Provided records START

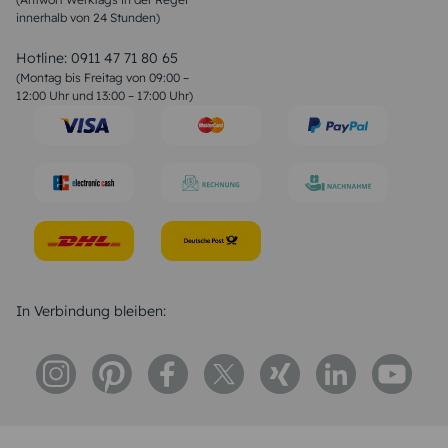
innerhalb von 24 Stunden)
Weihnachtsgedichte
Valentinstag Sprüche
Liebessprüche
Hotline:
0911 47 71 80 65
Geburtstagssprüche
(Montag bis Freitag von 09:00 –
Trauersprüche
12:00 Uhr und 13:00 – 17:00 Uhr)
Hochzeitstag Sprüche
Konfirmation Glückwünsche
Sprüche zur Geburt
In Verbindung bleiben:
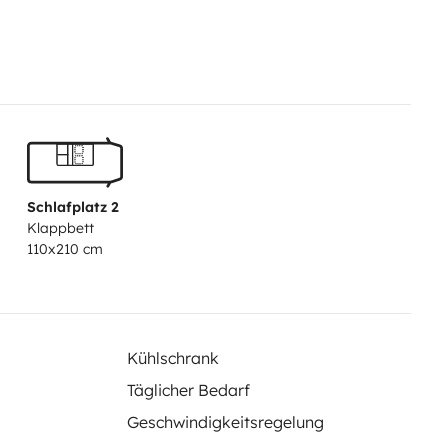
bholung und Rückgabe nach
ht und ich beantworte alle Fragen
 schon auf eure nächste Reise!
Schlafplatz 2
Klappbett
110x210 cm
Kühlschrank
Täglicher Bedarf
Geschwindigkeitsregelung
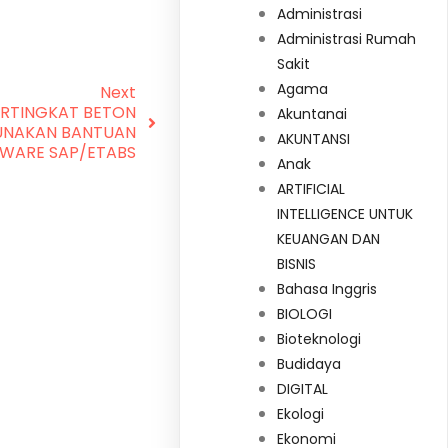
Administrasi
Administrasi Rumah
Sakit
Agama
Next
RTINGKAT BETON
Akuntanai
GUNAKAN BANTUAN
AKUNTANSI
WARE SAP/ETABS
Anak
ARTIFICIAL
INTELLIGENCE UNTUK
KEUANGAN DAN
BISNIS
Bahasa Inggris
BIOLOGI
Bioteknologi
Budidaya
DIGITAL
Ekologi
Ekonomi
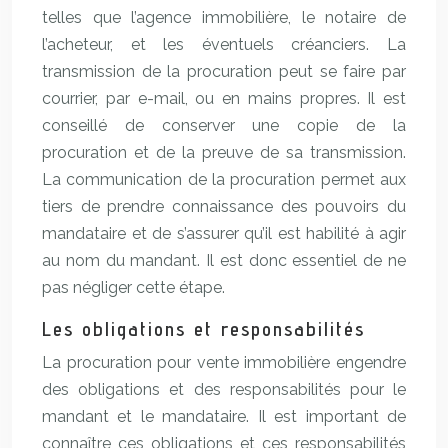
telles que l’agence immobilière, le notaire de
l’acheteur, et les éventuels créanciers. La
transmission de la procuration peut se faire par
courrier, par e-mail, ou en mains propres. Il est
conseillé de conserver une copie de la
procuration et de la preuve de sa transmission.
La communication de la procuration permet aux
tiers de prendre connaissance des pouvoirs du
mandataire et de s’assurer qu’il est habilité à agir
au nom du mandant. Il est donc essentiel de ne
pas négliger cette étape.
Les obligations et responsabilités
La procuration pour vente immobilière engendre
des obligations et des responsabilités pour le
mandant et le mandataire. Il est important de
connaître ces obligations et ces responsabilités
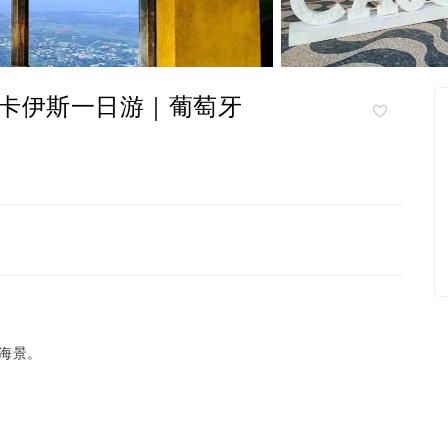
卡伊斯一日游｜葡萄牙
海景。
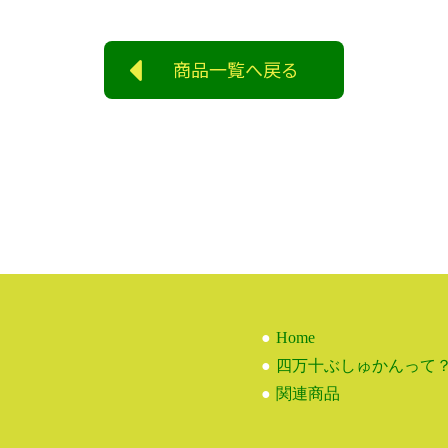
商品一覧へ戻る
Home
四万十ぶしゅかんって
関連商品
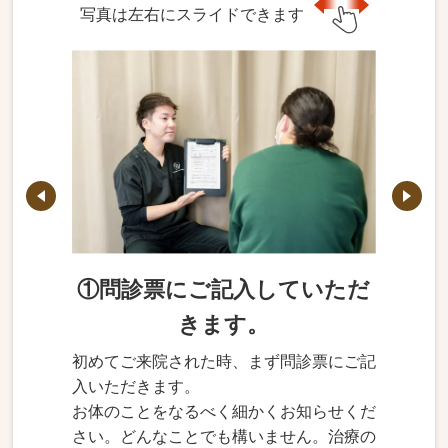
写真は左右にスライドできます
①問診票にご記入していただ
きます。
初めてご来院された時、まず問診票にご記
入いただきます。
お体のことをなるべく細かくお知らせくだ
さい。どんなことでも構いません。治療の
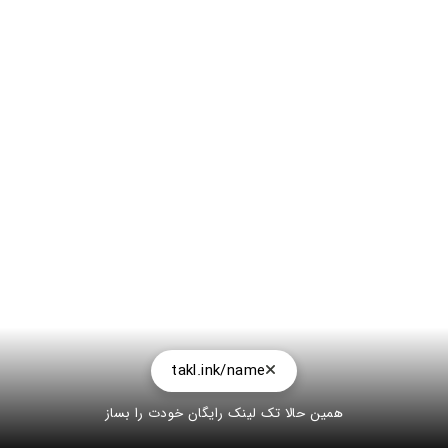
takl.ink/name
همین حالا تک لینک رایگان خودت را بساز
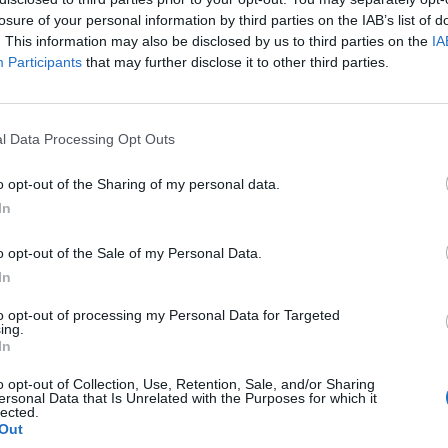
losure of your personal information by third parties on the IAB’s list of
. This information may also be disclosed by us to third parties on the
IA
Participants
that may further disclose it to other third parties.
l Data Processing Opt Outs
o opt-out of the Sharing of my personal data.
In
o opt-out of the Sale of my Personal Data.
In
to opt-out of processing my Personal Data for Targeted
ing.
In
o opt-out of Collection, Use, Retention, Sale, and/or Sharing
ersonal Data that Is Unrelated with the Purposes for which it
lected.
Out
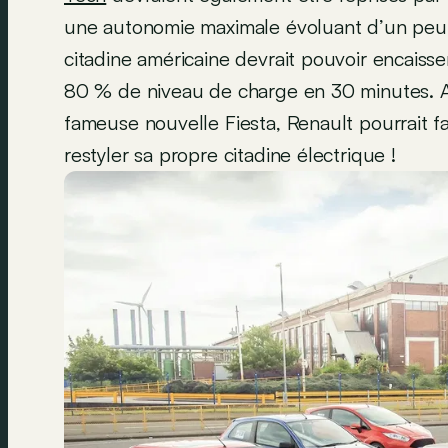
une autonomie maximale évoluant d’un peu 
citadine américaine devrait pouvoir encaiss
80 % de niveau de charge en 30 minutes. Att
fameuse nouvelle Fiesta, Renault pourrait fa
restyler sa propre citadine électrique !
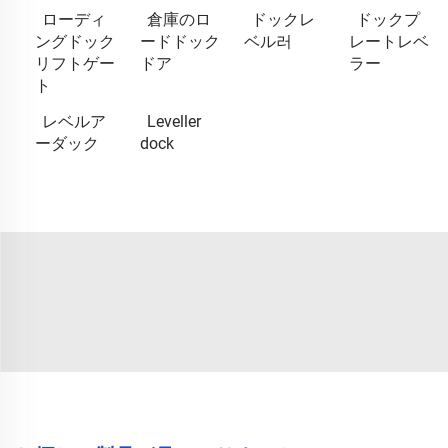
ローディ
倉庫のロ
ドックレ
ドックプ
ングドック
ードドック
ベル러
レートレベ
リフトゲー
ドア
ラー
ト
レベルア
Leveller
ーダック
dock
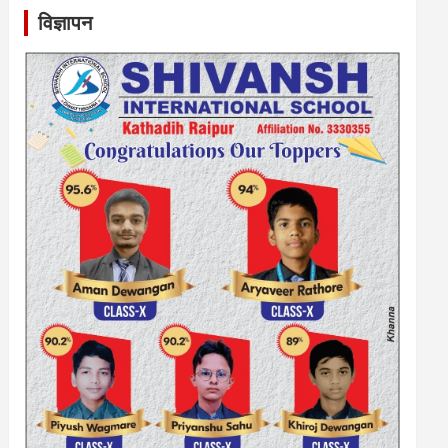
विज्ञापन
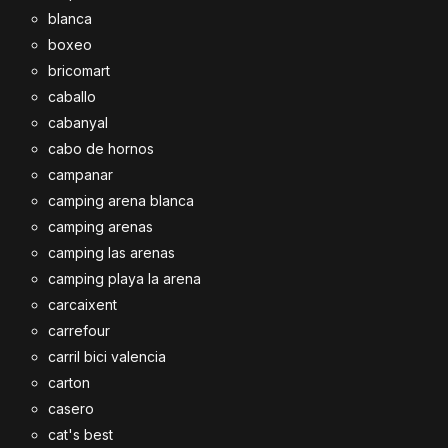
blanca
boxeo
bricomart
caballo
cabanyal
cabo de hornos
campanar
camping arena blanca
camping arenas
camping las arenas
camping playa la arena
carcaixent
carrefour
carril bici valencia
carton
casero
cat's best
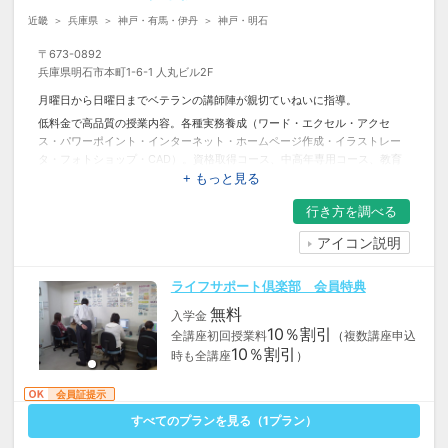
近畿
兵庫県
神戸・有馬・伊丹
神戸・明石
〒
673-0892
兵庫県明石市本町1-6-1 人丸ビル2F
月曜日から日曜日までベテランの講師陣が親切ていねいに指導。
低料金で高品質の授業内容。各種実務養成（ワード・エクセル・アクセ
ス・パワーポイント・インターネット・ホームページ作成・イラストレー
タ・フォトショップ・CAD）。資格取得コース、中高年専用コース、教育
給付金対象コース等、資格取得希望の方には、安心のマイクロソフト試験
+ もっと見る
会場校です。
行き方を
調べる
アイコン説明
ライフサポート倶楽部 会員特典
無料
入学金
10％割引
全講座初回授業料
（
複数講座申込
10％割引
時も全講座
）
会員証提示
すべてのプランを見る（
1
プラン）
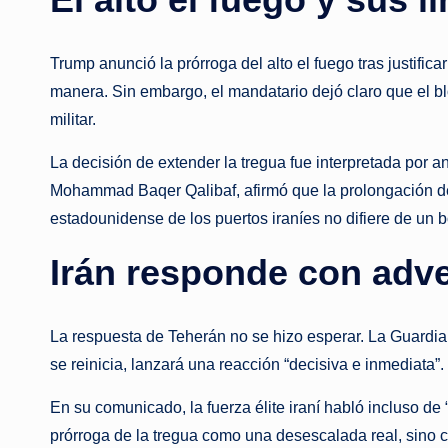
Trump anunció la prórroga del alto el fuego tras justific
manera. Sin embargo, el mandatario dejó claro que el b
militar.
La decisión de extender la tregua fue interpretada por a
Mohammad Baqer Qalibaf, afirmó que la prolongación de l
estadounidense de los puertos iraníes no difiere de un
Irán responde con adve
La respuesta de Teherán no se hizo esperar. La Guardia
se reinicia, lanzará una reacción “decisiva e inmediata”.
En su comunicado, la fuerza élite iraní habló incluso d
prórroga de la tregua como una desescalada real, sino co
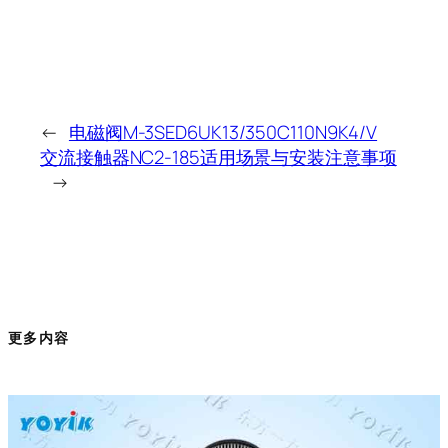
←
电磁阀M-3SED6UK13/350C110N9K4/V
交流接触器NC2-185适用场景与安装注意事项
→
更多内容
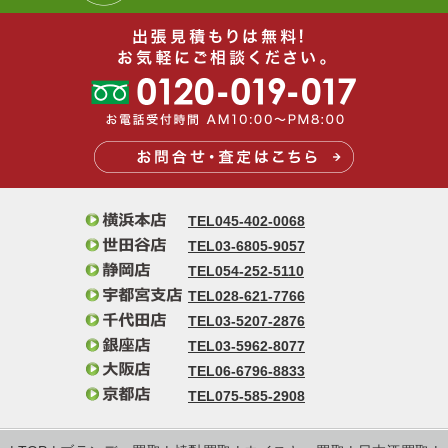
TEL045-402-0068
TEL03-6805-9057
TEL054-252-5110
TEL028-621-7766
TEL03-5207-2876
TEL03-5962-8077
TEL06-6796-8833
TEL075-585-2908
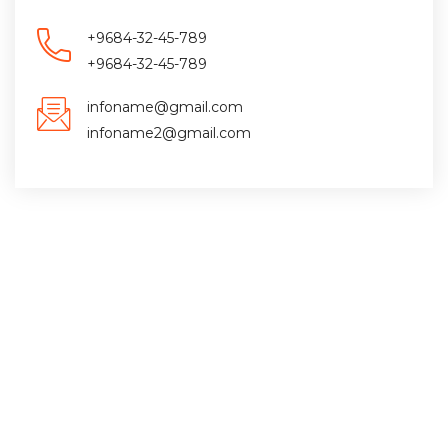
+9684-32-45-789
+9684-32-45-789
infoname@gmail.com
infoname2@gmail.com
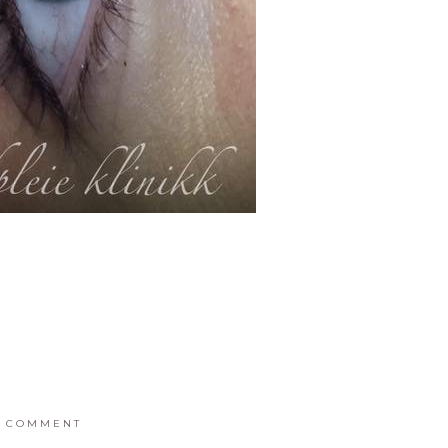
COMMENT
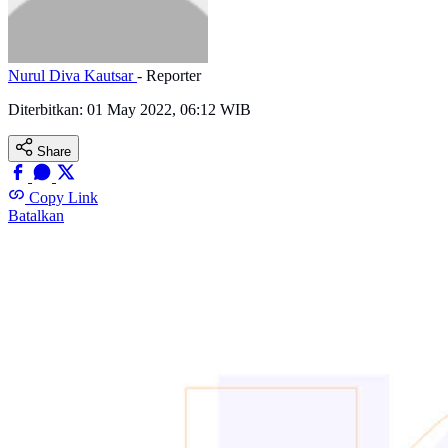
Nurul Diva Kautsar
- Reporter
Diterbitkan:
01 May 2022, 06:12 WIB
Share
Copy Link
Batalkan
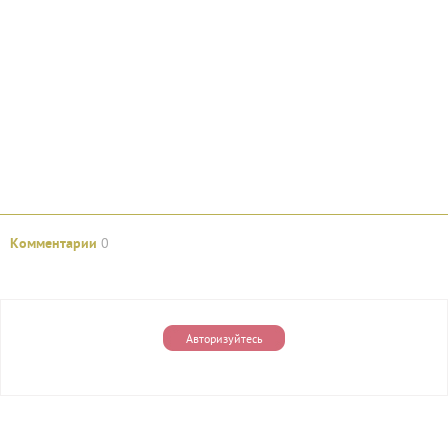
Комментарии
0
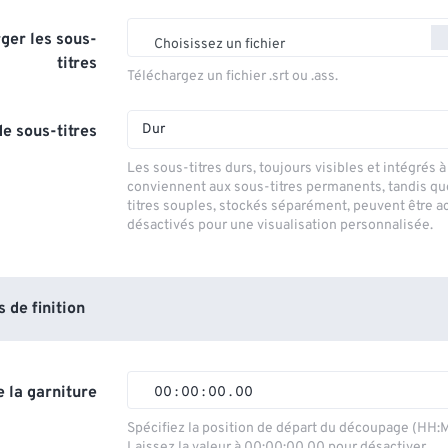
ger les sous-
Choisissez un fichier
titres
Téléchargez un fichier .srt ou .ass.
Dur
e sous-titres
Les sous-titres durs, toujours visibles et intégrés à 
conviennent aux sous-titres permanents, tandis qu
titres souples, stockés séparément, peuvent être a
désactivés pour une visualisation personnalisée.
de finition
 la garniture
00
:
00
:
00
.
00
00
00
00
00
Spécifiez la position de départ du découpage (HH:
Laissez la valeur à 00:00:00.00 pour désactiver.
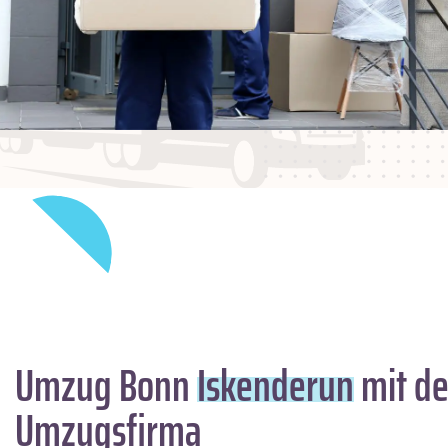
Umzug Bonn
Iskenderun
mit de
Umzugsfirma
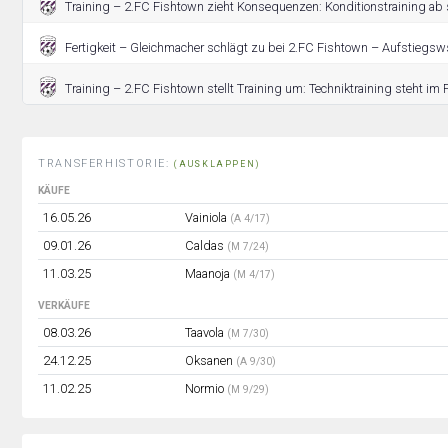
Training – 2.FC Fishtown zieht Konsequenzen: Konditionstraining ab 
Fertigkeit – Gleichmacher schlägt zu bei 2.FC Fishtown – Aufstiegsw
Training – 2.FC Fishtown stellt Training um: Techniktraining steht im 
TRANSFERHISTORIE:
(AUSKLAPPEN)
KÄUFE
16.05.26
Vainiola
(A 4/17)
09.01.26
Caldas
(M 7/24)
11.03.25
Maanoja
(M 4/17)
VERKÄUFE
08.03.26
Taavola
(M 7/30)
24.12.25
Oksanen
(A 9/30)
11.02.25
Normio
(M 9/29)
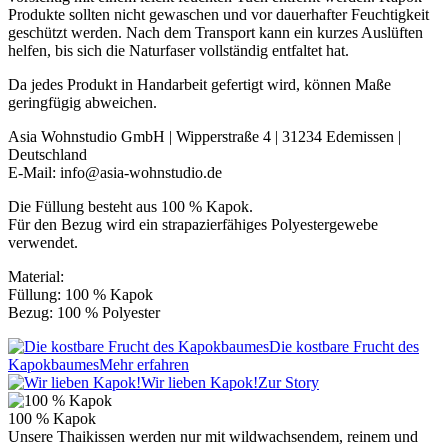
Produkte sollten nicht gewaschen und vor dauerhafter Feuchtigkeit
geschützt werden. Nach dem Transport kann ein kurzes Auslüften
helfen, bis sich die Naturfaser vollständig entfaltet hat.
Da jedes Produkt in Handarbeit gefertigt wird, können Maße
geringfügig abweichen.
Asia Wohnstudio GmbH | Wipperstraße 4 | 31234 Edemissen |
Deutschland
E-Mail: info@asia-wohnstudio.de
Die Füllung besteht aus 100 % Kapok.
Für den Bezug wird ein strapazierfähiges Polyestergewebe
verwendet.
Material:
Füllung: 100 % Kapok
Bezug: 100 % Polyester
Die kostbare Frucht des
Kapokbaumes
Mehr erfahren
Wir lieben Kapok!
Zur Story
100 % Kapok
Unsere Thaikissen werden nur mit wildwachsendem, reinem und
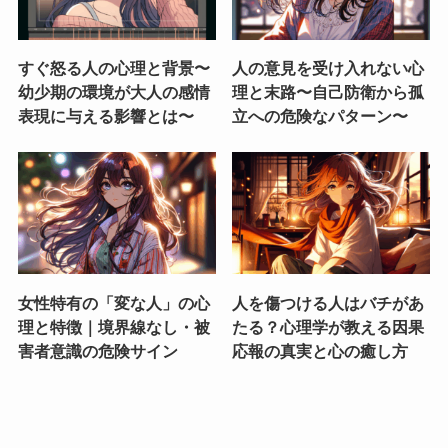
すぐ怒る人の心理と背景〜
人の意見を受け入れない心
幼少期の環境が大人の感情
理と末路〜自己防衛から孤
表現に与える影響とは〜
立への危険なパターン〜
女性特有の「変な人」の心
人を傷つける人はバチがあ
理と特徴｜境界線なし・被
たる？心理学が教える因果
害者意識の危険サイン
応報の真実と心の癒し方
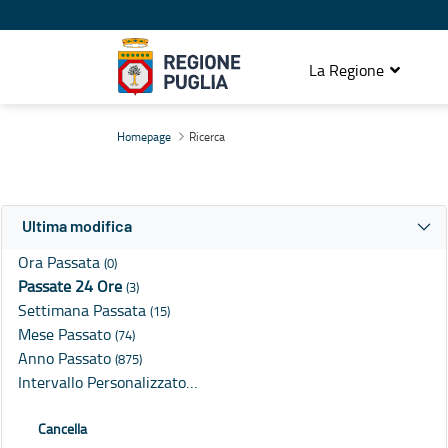
La Regione
Ricerca
Homepage
Ricerca
Ultima modifica
Ora Passata
(0)
Passate 24 Ore
(3)
Settimana Passata
(15)
Mese Passato
(74)
Anno Passato
(875)
Intervallo Personalizzato…
Cancella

Provided records END

About this exercise:
Starting at the line above that has "e sous-titres" and ending at the line that has "Training – 2.FC Fishtown zieht", copy each line exactly, leaving the pictures out and adding nothing.

Response to the task:
e sous-titres
Les sous-titres durs, toujours visibles et intégrés à 
conviennent aux sous-titres permanents, tandis qu
titres souples, stockés séparément, peuvent être a
désactivés pour une visualisation personnalisée.
de finition
 la garniture
00
:
00
:
00
.
00
00
00
00
00
Spécifiez la position de départ du découpage (HH:
Laissez la valeur à 00:00:00.00 pour désactiver.
Umzug Bonn
Iskenderun
mit de
Umzugsfirma
Training – 2.FC Fishtown zieht Konsequenzen: Konditionstraining ab 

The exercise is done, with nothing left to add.